Generating whole-genome data from a single insect: PacBio HiFi genome assembly and HiC scaffolding pipelines for reference quality genomes using SCINet
By: Scott Geib | 01/10/2021 USDA-ARS, U.S. Pacific Basin Agricultural Research Center, Hilo, HI
The damage that insect pests cost to human health and agriculture is enormous. For instance, invasive insects cost a minimum of US$70.0 billion per year globally, while associated health costs can exceed US$6.9 billion per year. One method that can help control insect pests is the study of pest insect genomes, because insect genomic data are useful resources for developing alternative and eco‐friendly pest control policies. Such analyses allow entomologists to discover molecular diversity in insect populations that underlie the causes of pest population outbreaks. But many of the existing insect genome sequences are not of high quality, which means that critical functional data may not be present in these genomes. Until recently, sequencing costs made it impractical to sequence large numbers of genomes, so that the genomes of many insect pests have yet to be sequenced.
However, technologies for cheaper, more high-quality genome assemblies are emerging, including the application of PacBio HiFi reads. These single-molecule long reads are processed as circular, consensus sequencing (CCS) reads to generate relatively long single molecule reads (5-20kb+) with exceptionally high accuracy. This technology improves the quality and completeness of genome sequences to capture more contiguous (i.e., not separated by gaps) DNA sequences than older sequencing technologies. Through performing DNA extraction and library preparation in my lab in Hilo, HI, and collaborating with PacBio Sequel II sequencing platforms available within the agency (Stoneville, MS & Clay Center, NE), we generated HiFi data for a number of insect pests as part of the Ag100Pest sequencing initiative.
Despite the small physical size and relatively low DNA yield of many insect species, which can inhibit DNA sequencing, we used library preparation methods adapted for low (as low as ~250 ng) and ultralow (as low as 5 ng) DNA quantities, allowing us to generate whole-genome data from single insects. Therefore, despite the low amount of input DNA, we are still able to generate extremely contiguous assemblies that allow us to test several different diploid genome assemblers developed for HiFi reads (HiCanu, HiFiASM, IPA).
Even for relatively complex genomes of non-model insects (insects that are not closely related to well studied species), we can build highly accurate assemblies.

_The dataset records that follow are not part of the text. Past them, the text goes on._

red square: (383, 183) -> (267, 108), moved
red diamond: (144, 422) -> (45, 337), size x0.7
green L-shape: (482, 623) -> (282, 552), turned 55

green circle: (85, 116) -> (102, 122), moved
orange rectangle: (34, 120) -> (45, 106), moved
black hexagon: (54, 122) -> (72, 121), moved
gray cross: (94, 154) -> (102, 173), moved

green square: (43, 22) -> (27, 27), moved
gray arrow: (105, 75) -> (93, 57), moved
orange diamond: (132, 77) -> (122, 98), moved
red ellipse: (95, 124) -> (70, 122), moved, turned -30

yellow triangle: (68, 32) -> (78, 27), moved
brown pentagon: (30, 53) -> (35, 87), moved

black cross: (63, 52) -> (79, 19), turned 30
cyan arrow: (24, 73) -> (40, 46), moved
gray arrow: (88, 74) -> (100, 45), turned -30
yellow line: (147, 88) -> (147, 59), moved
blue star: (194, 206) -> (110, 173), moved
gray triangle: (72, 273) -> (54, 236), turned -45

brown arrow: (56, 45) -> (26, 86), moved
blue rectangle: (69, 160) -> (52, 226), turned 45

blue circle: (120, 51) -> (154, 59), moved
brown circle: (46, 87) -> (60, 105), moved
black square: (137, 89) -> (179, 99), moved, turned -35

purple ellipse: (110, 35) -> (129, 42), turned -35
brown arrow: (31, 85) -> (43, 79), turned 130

In some cases, contiguous DNA sequences spanning entire chromosomes or chromosome arms, and accurate resolution of repeat regions including centromere and telomere components have been possible.
Another great advantage of this strategy for genome assembly is the extremely short assembly time and relatively low computational requirements to complete the assembly. On a single node of the Ceres system using standard memory requirements, a 500 Mb genome can be assembled in a few hours using the HiFiASM assembler. HiCanu and IPA required somewhat longer compute times, and HiCanu required multiple compute nodes, but all were significantly shorter than previous assemblies with “standard” PacBio CLR data. Additionally, sequencing coverage as low as 20X was able to yield these outcomes, although there is some benefit to sequencing at high coverage, up to 60X was shown to generate improvements in contiguity. By combining these assemblies with HiC data, we have been able to scaffold to chromosome dozens of insect genome, and in many cases, the contiguity of the input HiFi assembly to the HiC scaffolding was already near chromosome scale, and the HiC data serves more to validate the correctness of the assemble, rather than join hundreds of contigs into chromosomes as seen in previous assembly technologies. Through these advances in genome sequencing and assembly methods, hundreds of reference quality assemblies can be performed on Ceres or Atlas each year to meet the needs of researchers across the agency.

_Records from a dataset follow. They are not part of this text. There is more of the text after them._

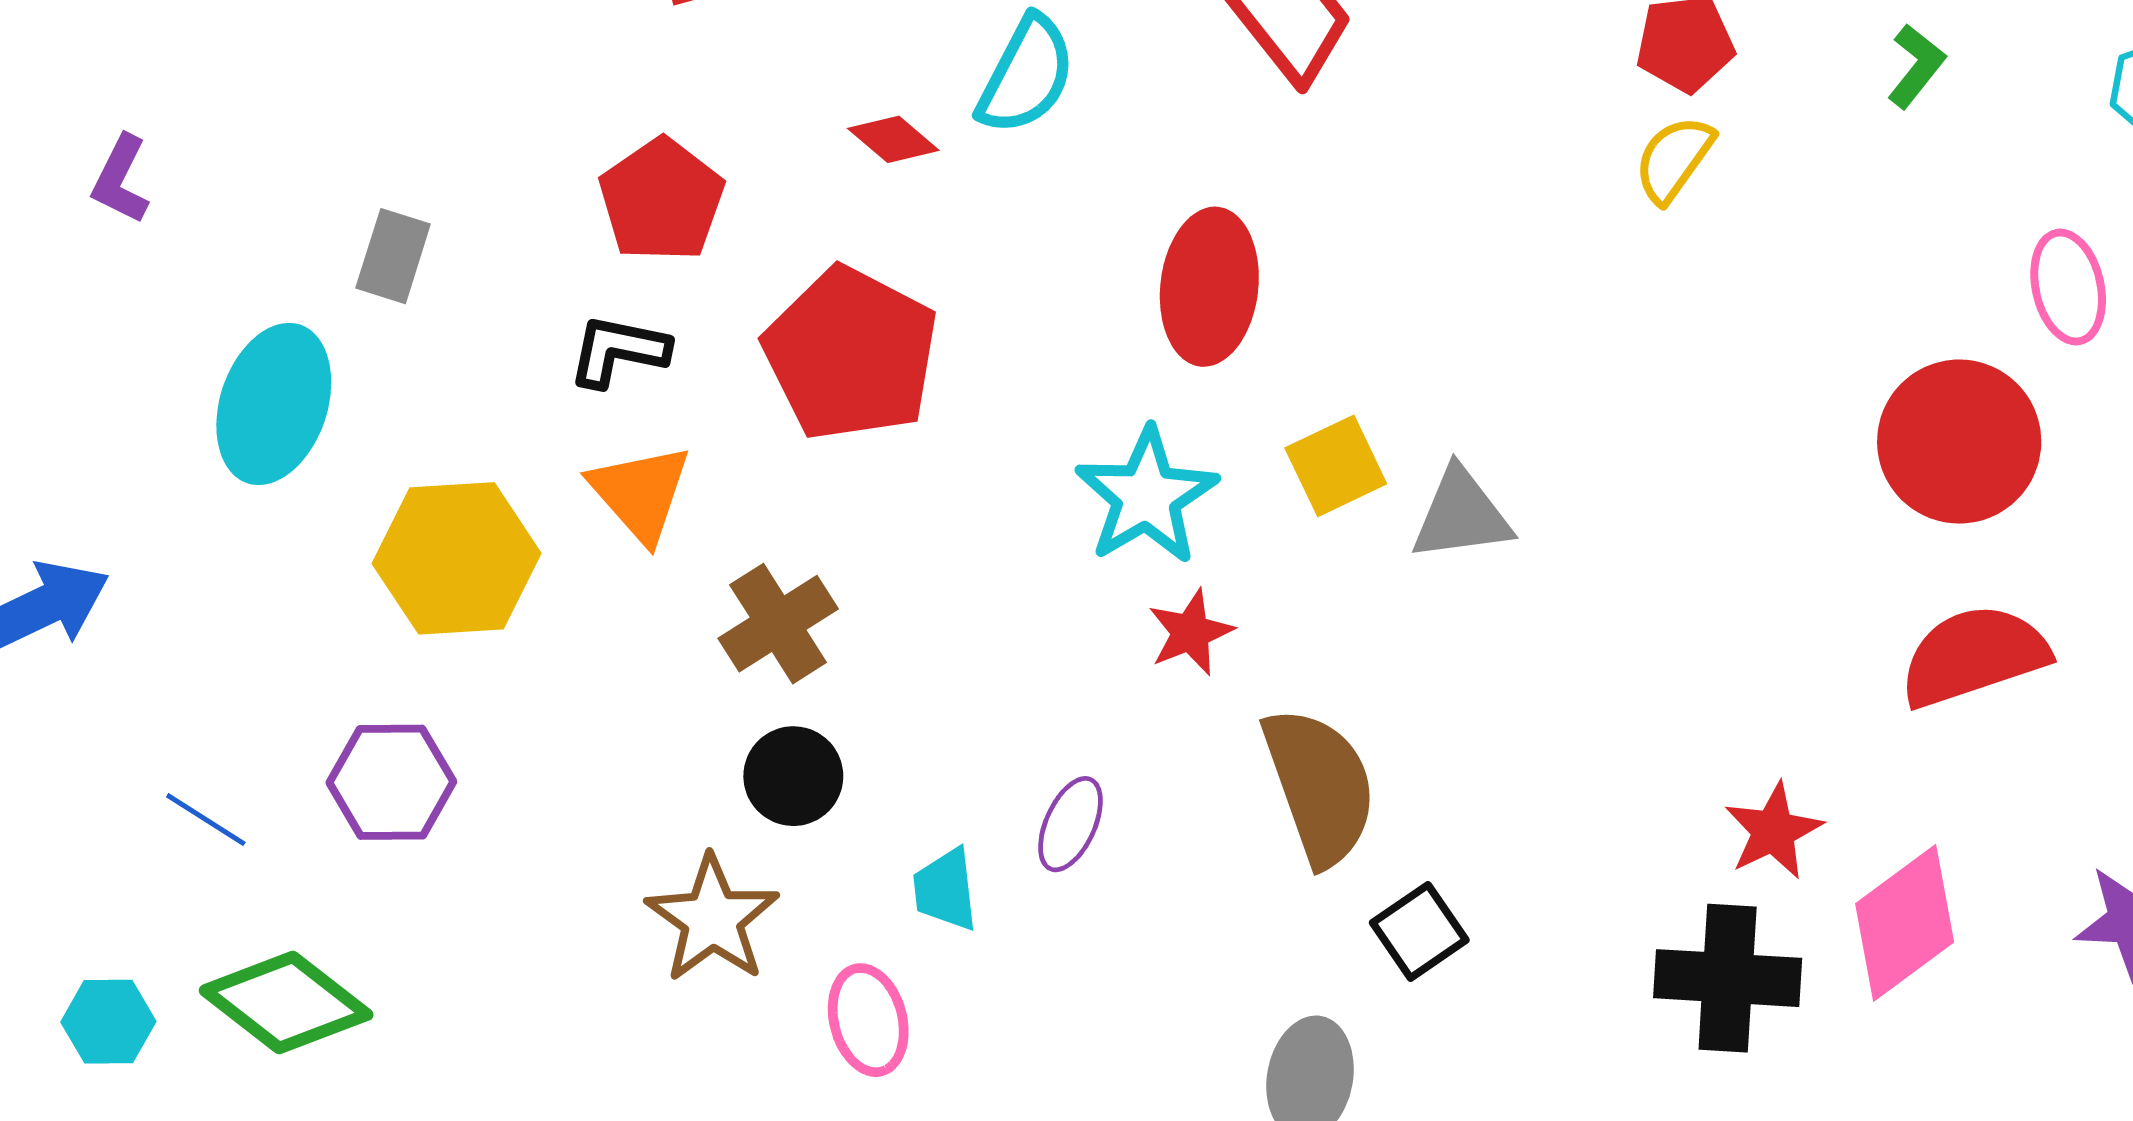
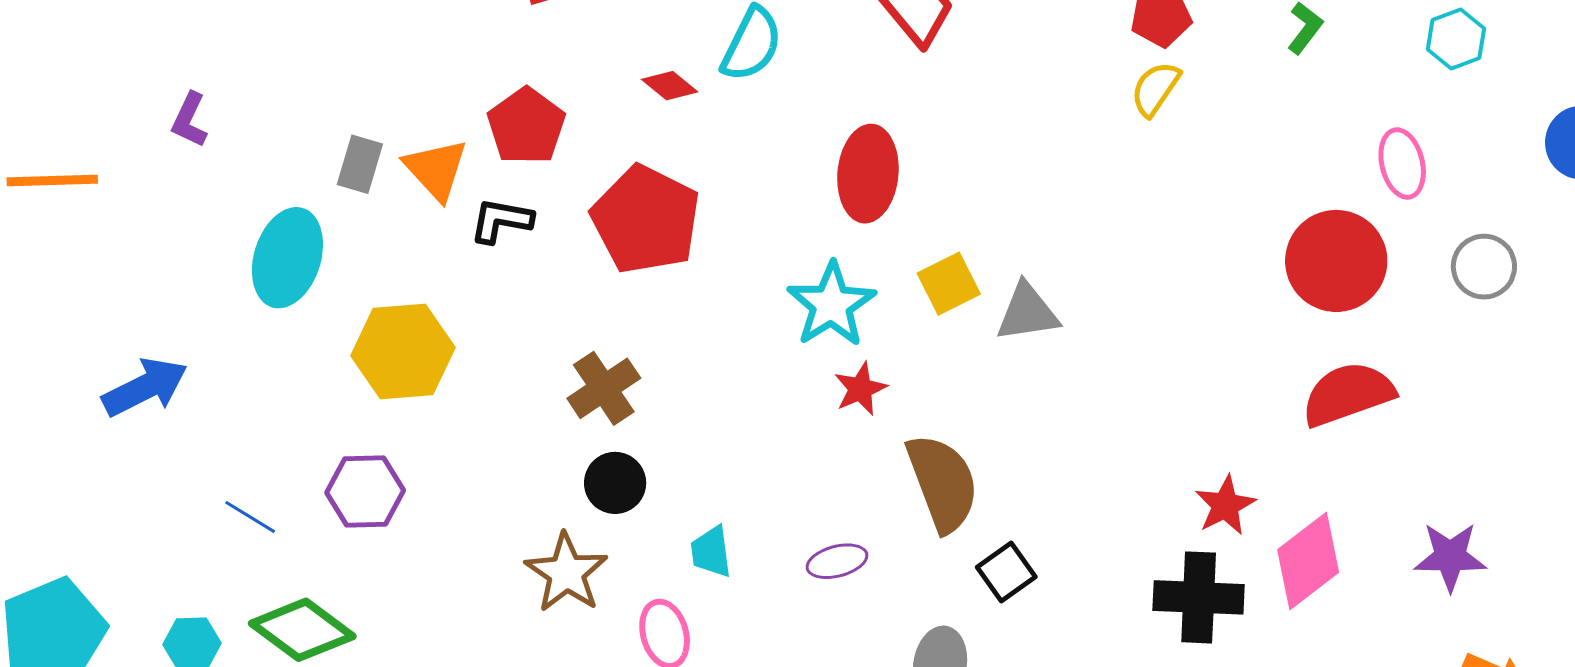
orange triangle: (640, 493) -> (436, 169), moved
purple ellipse: (1070, 824) -> (837, 561), moved, turned 52

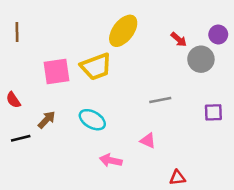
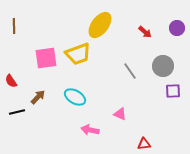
gray circle: (201, 59) -> (163, 66), moved
gray line: (160, 100) -> (130, 71), moved, turned 66

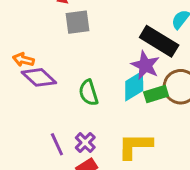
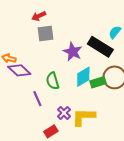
purple star: (145, 65) -> (73, 52), moved
purple cross: (85, 142) -> (64, 113), moved
purple line: (57, 144) -> (37, 99), moved

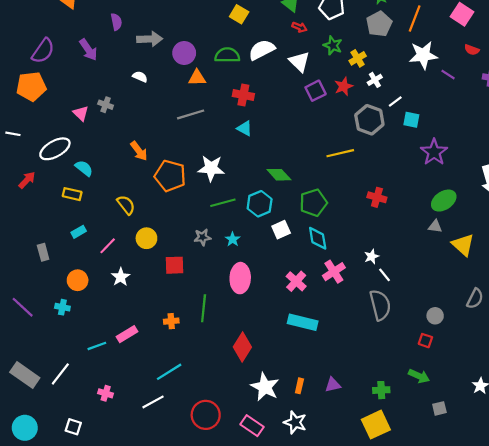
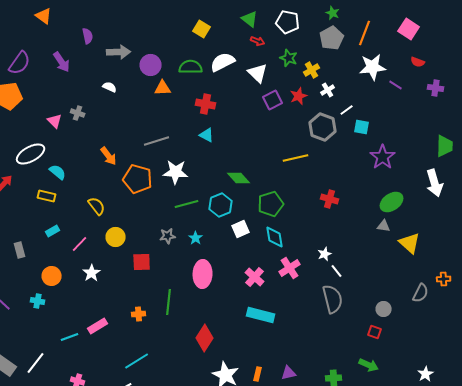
gray line: (191, 114) -> (157, 141), moved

SCINet Note: This project utilized computational resources on the Ceres HPC. Pipelines for performing pre-assembly filtering, HiFi assembly, post-assembly scaffolding with HiC and final assembly filtering (to remove microbial and mitochondrial components) have been developed by the Ag100Pest assembly team, and now due to the resources available on Ceres, we can go from raw data to assembly in less than a day, and curation to final genome in less than a week (requiring some manual review of the final assembly). This is revolutionary to non-model genomics, and allows expansion of the scope of projects into pan-genome studies, strain level characterizations, and more.